Securing Afghanistan: The Need for More International Action
A series of incidents has highlighted the frailty of the military and political situation in Afghanistan and raised questions regarding the international community's approach to stabilising the country. These incidents include the slaying of Minister of Civil Aviation and Tourism Abdul Rahman, labelled by the leader of Afghanistan's interim government, Hamid Karzai, as an assassination, and reports that peacekeepers have been fired upon in Kabul in drive-by shootings.
Outside the capital, more serious problems are contributing to a sense of insecurity. Sources of concern include friction between rival militia factions, particularly in Mazar-I-Sharif; violence that is driving many Pashtuns from areas in the north of the country; civilian deaths that result from U.S. bombing in the south and hamper efforts to bring Pashtuns more fully into the Loya Jirga process and so develop more representative government institutions; continuing banditry; and, often conflicting reports of renewed efforts by various states to influence military leaders through payments.
While most of these might be considered relatively low-level disturbances in view of the depth of violence in Afghanistan over the last 23 years, they illustrate the challenges facing the country and the international community. First, the international community - particularly the United States, Great Britain, Germany and France - will need to expand the mandate and scale of the International Security Assistance Force (ISAF). There is widespread desire within Afghanistan to see the peacekeeping force expand its reach beyond simply patrolling Kabul. The failure of major NATO powers to summon the political will to take such a step risks seeing Afghanistan again slide toward factional fighting.
Recent security incidents underscore the challenges in creating credible national military and police forces. While support for establishing ethnically balanced forces has been strong rhetorically, particularly from the United States, these are massive undertakings that will take more time and resources than are yet available. Afghanistan has not had a genuinely effective police force in more than a decade, its current force has not received training in years, officers have not been paid for months, and the force structure is built around an old Soviet-style system.
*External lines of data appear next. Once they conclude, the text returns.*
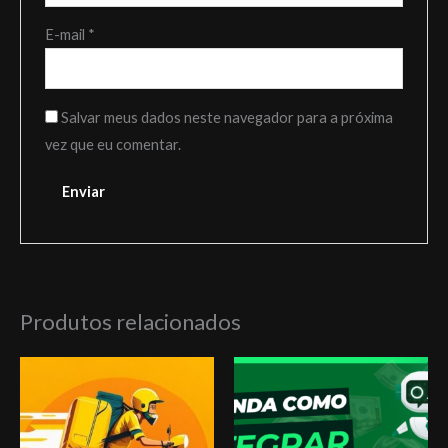
E-mail
*
Salvar meus dados neste navegador para a próxima
vez que eu comentar.
Produtos relacionados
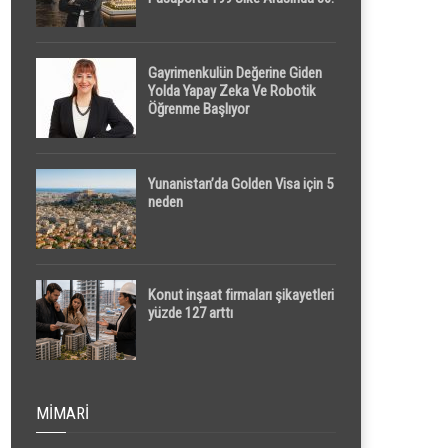
Sırada
Gayrimenkulün Değerine Giden
Yolda Yapay Zeka Ve Robotik
Öğrenme Başlıyor
Yunanistan’da Golden Visa için 5
neden
Konut inşaat firmaları şikayetleri
yüzde 127 arttı
MIMARI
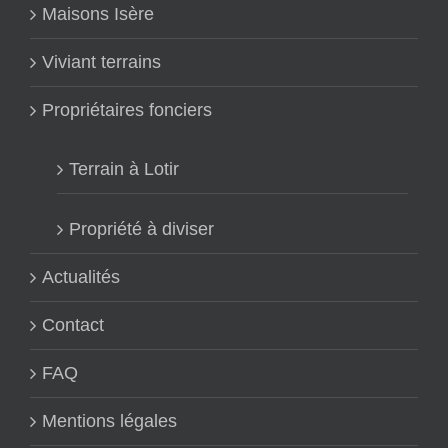
Maisons Isère
Viviant terrains
Propriétaires fonciers
Terrain à Lotir
Propriété à diviser
Actualités
Contact
FAQ
Mentions légales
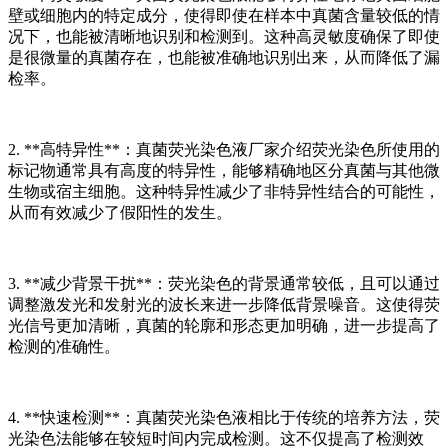
壁或细胞内的特定成分，使得即使在样本中真菌含量较低的情
况下，也能被清晰地识别和检测到。这种高灵敏度确保了即使
是很微量的真菌存在，也能被准确地识别出来，从而降低了漏
检率。
2. **高特异性**：真菌荧光染色液厂家介绍荧光染色所使用的
标记物通常具有高度的特异性，能够精确地区分真菌与其他微
生物或宿主细胞。这种特异性减少了非特异性结合的可能性，
从而有效减少了假阳性的发生。
3. **减少背景干扰**：荧光染色的背景通常较低，且可以通过
调整激发光和发射光的波长来进一步降低背景噪音。这使得荧
光信号更加清晰，真菌的轮廓和形态更加明确，进一步提高了
检测的准确性。
4. **快速检测**：真菌荧光染色液相比于传统的培养方法，荧
光染色法能够在较短时间内完成检测。这不仅提高了检测效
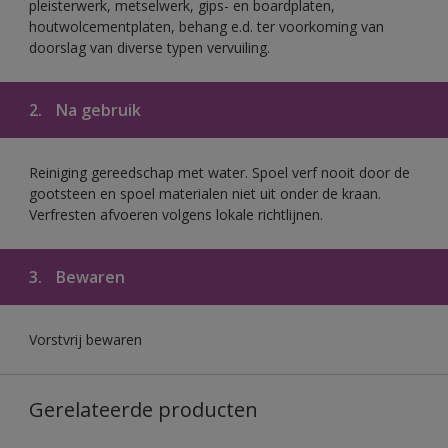
pleisterwerk, metselwerk, gips- en boardplaten,
houtwolcementplaten, behang e.d. ter voorkoming van
doorslag van diverse typen vervuiling.
2.
Na gebruik
Reiniging gereedschap met water. Spoel verf nooit door de
gootsteen en spoel materialen niet uit onder de kraan.
Verfresten afvoeren volgens lokale richtlijnen.
3.
Bewaren
Vorstvrij bewaren
Gerelateerde producten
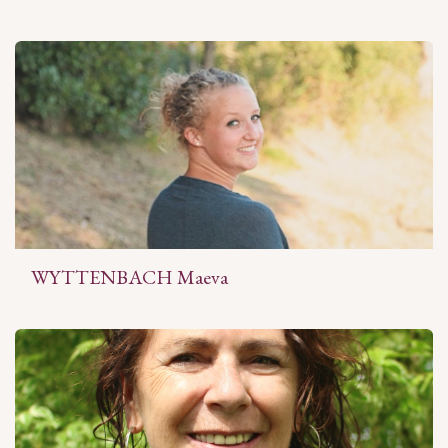
WYTTENBACH Maeva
Similarly, the notion that a national military can quickly be propped up as an effective national force - free of allegiance to local commanders - is subject to serious question.
The immediate priority, therefore, has to be an expanded ISAF - up from 4,500 to more than 25, 000 troops - and a more effective one as well. In addition to the problem of sheer numbers that needs to be addressed urgently, ISAF should improve internal coordination, which is highly problematic for the current small force made up of eighteen national components all in the Kabul area, and will be still more challenged if the force grows in size and geographic responsibilities.
These security developments will shape a difficult political process being played out through the emergency Loya Jirga. The timeline for the emergency Loya Jirga to be held in June is daunting, and there are already signs that the UN Special Mission for Afghanistan (UNSMA) is struggling in its stewardship. UN bureaucratic delays in funding and deploying field officers, combined with what will surely be aggressive rivalry by all political and military groups as well as efforts by outside actors to exploit Afghan internal divisions and influence the Loya Jirga process, could well prove a combustible mixture if significant steps are not taken to improve the security situation across the country.
The international community should rapidly:
a) expand ISAF forces to 25,000-30,000 troops;
b) expand the mandate to cover the main cities of Afghanistan and secure vital transport routes;
c) clarify which country will command ISAF when the British relinquish the role, and improve ISAF's internal coordination; and
d) provide funding for those countries such as Turkey that wish to play a role but face financial difficulties.
The United Nations should move quickly to:
a) push member states vigorously for expansion of ISAF; Brussels/Kabul, 15 March 2002
b) expand its political and civil affairs operations around the country to monitor potential disputes that could derail the Loya Jirga;
c) expand public affairs operations so more Afghans are aware of the workings of the Interim Administration and the process of putting together the Loya Jirga; and
d) expand its role in planning a national police force and a national army, developing a legal system and monitoring human rights.